(Beginning of Supplied material)

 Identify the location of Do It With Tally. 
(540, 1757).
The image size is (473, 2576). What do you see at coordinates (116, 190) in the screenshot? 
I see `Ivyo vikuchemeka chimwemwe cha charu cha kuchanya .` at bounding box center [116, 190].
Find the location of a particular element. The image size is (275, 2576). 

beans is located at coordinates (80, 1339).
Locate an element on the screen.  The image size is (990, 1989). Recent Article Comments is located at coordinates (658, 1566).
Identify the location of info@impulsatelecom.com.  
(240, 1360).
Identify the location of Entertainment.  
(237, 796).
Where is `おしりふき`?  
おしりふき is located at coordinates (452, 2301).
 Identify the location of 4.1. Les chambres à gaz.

(End of Supplied material)

> **Description of the task**
Set the listing above down once more in full, exactly as it is.

> **Result of this task**
 Identify the location of Do It With Tally. 
(540, 1757).
The image size is (473, 2576). What do you see at coordinates (116, 190) in the screenshot? 
I see `Ivyo vikuchemeka chimwemwe cha charu cha kuchanya .` at bounding box center [116, 190].
Find the location of a particular element. The image size is (275, 2576). 

beans is located at coordinates (80, 1339).
Locate an element on the screen.  The image size is (990, 1989). Recent Article Comments is located at coordinates (658, 1566).
Identify the location of info@impulsatelecom.com.  
(240, 1360).
Identify the location of Entertainment.  
(237, 796).
Where is `おしりふき`?  
おしりふき is located at coordinates (452, 2301).
 Identify the location of 4.1. Les chambres à gaz.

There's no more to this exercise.